A nurse "putting that all together can make a call to the primary care and maybe adjust [the patient's] medications before it gets too late and they would need an emergency department visit," says Susan Lysaght Hurley, program director for the project, known as Palliative Care+.

And that's how the project expects to save money. Emergency room visits and readmissions after hospitalizations are both down, based on the first few months of data. With those two changes, the $750,000 project grant from the state’s Health Policy Commission (HPC) is expected to save $7.2 million over the project's duration.

A nearly tenfold return on investment would have big implications. About 25 percent of Medicare dollars are spent during the last year of patients’ lives.

"So if we are looking for opportunities to control to health care costs, we see this opportunity at the end of life," says Sree Chaguturu, Partners' chief population health officer.

The Palliative Care+ project falls under the Partners Medicare Accountable Care Organization (ACO) and builds on two other end of life studies conducted by Partners physicians. It's unfolding amid some debate about whether hospice costs more than it saves and whether end-of-life expenses and the intensity of services patients are receiving are up or down. The project has not determined if enrolled patients are spending less than those who don't receive more assistance in the home and other supports.

But HPC members say they are impressed with the Palliative Care+ results.

"The promise here is that if we actually do what matters to people, if we focus on the needs of individuals, their lives and their deaths are more under their control," says Dr. Don Berwick, "and costs fall."

But Berwick points out a problem: The insurer gets the savings. There's no mechanism for North Shore doctors and nurses to use the money patients didn't spend on unnecessary ER visits or hospitalizations to sustain the project beyond its end date in November.

"So we’re going to have to think hard about the American health care payment system to allow programs like this to really thrive," says Berwick, who is also president emeritus and senior fellow at the Institute for Health Care Improvement.

There's no way to recoup savings, even in this case, in which patients are part of a shared savings payment model, the Medicare ACO.

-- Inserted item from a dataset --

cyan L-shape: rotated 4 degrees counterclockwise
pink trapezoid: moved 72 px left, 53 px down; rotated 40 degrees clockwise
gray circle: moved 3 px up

As Chaguturu explains, the payers -- Medicare in this case -- don't look at whether individual programs within an ACO save money; the entire organizer has to clear a savings threshold before the providers can claim a share.

"You could be saving money in this program but other things are happening that prevent you from hitting your shared savings goal," says Chaguturu, "so the provider has no money to reinvest."

HPC director David Seltz says sustainability is a "huge challenge" for many of the 20 projects funded so far through the commission's Health Care Innovation Investment Program. But Seltz says other ACOs will "dramatically change the way health care will be paid for, so we think that this program is at the perfect time between the old health care system and the new health care system."

Any talk about saving money by spending less on patients as they approach death triggers fear among some families. Supporters of the Palliative Care+ program say patients who want intensive care right up to the end of life will get it.

"This is all about giving you control over your life, not taking things away from you," Berwick says.